=== Activity ===
Please return every line of the records below that holds the word "activities".

[Structured page parsing data]
--------------------------------------------------
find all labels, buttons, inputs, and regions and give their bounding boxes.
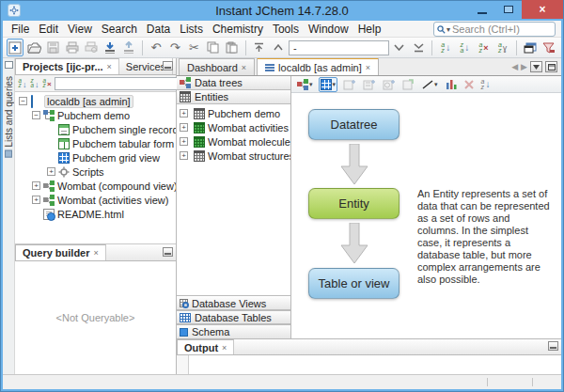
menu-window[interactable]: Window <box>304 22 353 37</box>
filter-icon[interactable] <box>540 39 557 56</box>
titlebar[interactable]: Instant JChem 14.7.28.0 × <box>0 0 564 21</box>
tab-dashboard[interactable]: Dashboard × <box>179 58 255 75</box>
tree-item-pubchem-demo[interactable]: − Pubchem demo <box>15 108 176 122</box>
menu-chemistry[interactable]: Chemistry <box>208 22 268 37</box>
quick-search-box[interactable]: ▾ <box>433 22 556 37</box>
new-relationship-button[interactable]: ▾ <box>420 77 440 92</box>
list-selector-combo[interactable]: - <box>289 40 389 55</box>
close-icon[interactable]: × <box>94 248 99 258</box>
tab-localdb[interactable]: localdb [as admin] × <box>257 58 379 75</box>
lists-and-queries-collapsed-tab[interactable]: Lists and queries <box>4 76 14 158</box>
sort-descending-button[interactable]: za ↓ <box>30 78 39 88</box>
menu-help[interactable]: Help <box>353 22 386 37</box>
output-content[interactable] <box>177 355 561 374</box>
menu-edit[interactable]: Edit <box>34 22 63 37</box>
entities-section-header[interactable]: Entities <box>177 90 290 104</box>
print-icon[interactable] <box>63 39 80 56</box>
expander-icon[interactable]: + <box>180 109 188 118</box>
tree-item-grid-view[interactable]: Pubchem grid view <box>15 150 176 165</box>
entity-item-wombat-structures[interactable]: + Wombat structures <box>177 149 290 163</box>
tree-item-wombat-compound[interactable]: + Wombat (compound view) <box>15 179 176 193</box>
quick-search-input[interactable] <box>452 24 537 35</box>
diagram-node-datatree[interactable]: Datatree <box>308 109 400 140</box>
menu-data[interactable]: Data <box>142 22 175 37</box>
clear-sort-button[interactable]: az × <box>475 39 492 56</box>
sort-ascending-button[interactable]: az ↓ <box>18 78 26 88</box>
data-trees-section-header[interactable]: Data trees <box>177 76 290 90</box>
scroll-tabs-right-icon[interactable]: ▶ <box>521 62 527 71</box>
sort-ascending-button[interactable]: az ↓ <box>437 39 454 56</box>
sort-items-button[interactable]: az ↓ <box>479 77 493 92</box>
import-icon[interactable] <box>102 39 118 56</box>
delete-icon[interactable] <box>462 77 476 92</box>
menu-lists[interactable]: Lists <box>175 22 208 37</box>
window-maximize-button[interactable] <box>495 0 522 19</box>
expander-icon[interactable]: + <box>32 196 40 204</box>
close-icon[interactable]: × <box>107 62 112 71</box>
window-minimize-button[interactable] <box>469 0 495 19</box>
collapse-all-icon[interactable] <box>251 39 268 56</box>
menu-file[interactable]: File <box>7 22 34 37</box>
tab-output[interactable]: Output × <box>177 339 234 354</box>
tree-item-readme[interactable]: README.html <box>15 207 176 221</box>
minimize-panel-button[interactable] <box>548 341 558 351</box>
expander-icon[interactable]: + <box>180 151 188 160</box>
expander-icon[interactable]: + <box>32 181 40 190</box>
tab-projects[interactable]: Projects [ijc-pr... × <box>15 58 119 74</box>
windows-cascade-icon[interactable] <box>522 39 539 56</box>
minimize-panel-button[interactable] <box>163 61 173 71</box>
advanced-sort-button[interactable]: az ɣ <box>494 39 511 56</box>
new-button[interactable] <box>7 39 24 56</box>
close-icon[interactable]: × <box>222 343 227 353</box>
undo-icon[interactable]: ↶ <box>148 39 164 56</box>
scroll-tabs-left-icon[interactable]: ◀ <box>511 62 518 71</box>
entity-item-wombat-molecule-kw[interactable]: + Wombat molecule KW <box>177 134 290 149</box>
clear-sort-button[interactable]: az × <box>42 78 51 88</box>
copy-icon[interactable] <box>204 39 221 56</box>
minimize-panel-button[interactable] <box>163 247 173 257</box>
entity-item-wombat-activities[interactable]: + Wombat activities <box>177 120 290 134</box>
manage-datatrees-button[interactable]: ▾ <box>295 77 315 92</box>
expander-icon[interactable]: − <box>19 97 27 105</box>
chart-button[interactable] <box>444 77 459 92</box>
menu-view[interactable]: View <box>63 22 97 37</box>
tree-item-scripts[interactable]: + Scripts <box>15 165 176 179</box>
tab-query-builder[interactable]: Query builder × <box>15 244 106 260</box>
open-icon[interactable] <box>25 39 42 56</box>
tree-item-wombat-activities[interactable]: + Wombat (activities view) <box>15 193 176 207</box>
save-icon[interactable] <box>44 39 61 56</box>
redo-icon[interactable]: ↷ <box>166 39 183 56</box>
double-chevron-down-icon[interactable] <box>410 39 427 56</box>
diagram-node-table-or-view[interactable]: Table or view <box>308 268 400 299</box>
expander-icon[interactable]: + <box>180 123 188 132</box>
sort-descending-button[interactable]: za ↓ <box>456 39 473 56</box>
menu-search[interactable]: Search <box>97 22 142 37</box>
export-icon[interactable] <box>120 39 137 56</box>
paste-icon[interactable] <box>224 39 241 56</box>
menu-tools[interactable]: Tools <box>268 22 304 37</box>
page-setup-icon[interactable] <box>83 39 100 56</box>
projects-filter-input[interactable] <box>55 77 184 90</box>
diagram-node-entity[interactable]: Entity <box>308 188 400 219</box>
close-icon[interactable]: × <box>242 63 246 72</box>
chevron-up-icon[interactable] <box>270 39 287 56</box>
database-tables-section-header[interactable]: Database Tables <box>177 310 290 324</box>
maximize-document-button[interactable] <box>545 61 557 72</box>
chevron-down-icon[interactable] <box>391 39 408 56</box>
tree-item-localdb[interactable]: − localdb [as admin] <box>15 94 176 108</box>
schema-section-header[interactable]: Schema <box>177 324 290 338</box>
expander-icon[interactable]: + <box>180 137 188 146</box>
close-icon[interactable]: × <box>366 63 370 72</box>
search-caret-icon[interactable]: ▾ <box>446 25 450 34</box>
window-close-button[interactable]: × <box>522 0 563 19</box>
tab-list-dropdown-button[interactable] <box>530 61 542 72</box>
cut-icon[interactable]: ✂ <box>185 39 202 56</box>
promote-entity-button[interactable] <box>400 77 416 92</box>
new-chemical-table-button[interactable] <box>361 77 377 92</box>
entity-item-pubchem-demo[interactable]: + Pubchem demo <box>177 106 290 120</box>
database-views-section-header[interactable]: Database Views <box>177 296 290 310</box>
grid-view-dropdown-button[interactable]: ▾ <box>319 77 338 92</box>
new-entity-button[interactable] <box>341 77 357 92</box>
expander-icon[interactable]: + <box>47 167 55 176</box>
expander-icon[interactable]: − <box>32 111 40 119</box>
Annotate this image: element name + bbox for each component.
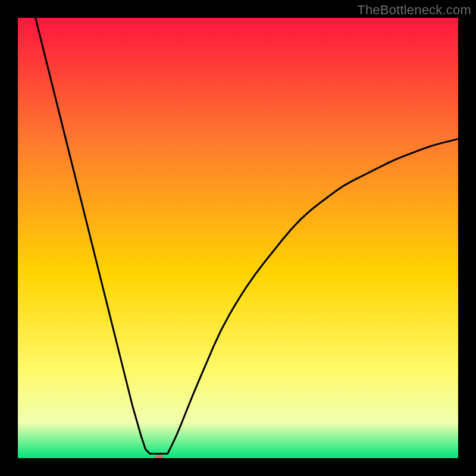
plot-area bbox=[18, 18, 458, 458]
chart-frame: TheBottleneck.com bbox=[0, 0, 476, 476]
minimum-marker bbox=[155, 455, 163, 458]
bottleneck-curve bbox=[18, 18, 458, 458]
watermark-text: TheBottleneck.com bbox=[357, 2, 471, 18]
--------------------------------------------------
=== Answer space ===
entity-item-wombat-activities[interactable]: + Wombat activities <box>177 120 290 134</box>
tree-item-wombat-activities[interactable]: + Wombat (activities view) <box>15 193 176 207</box>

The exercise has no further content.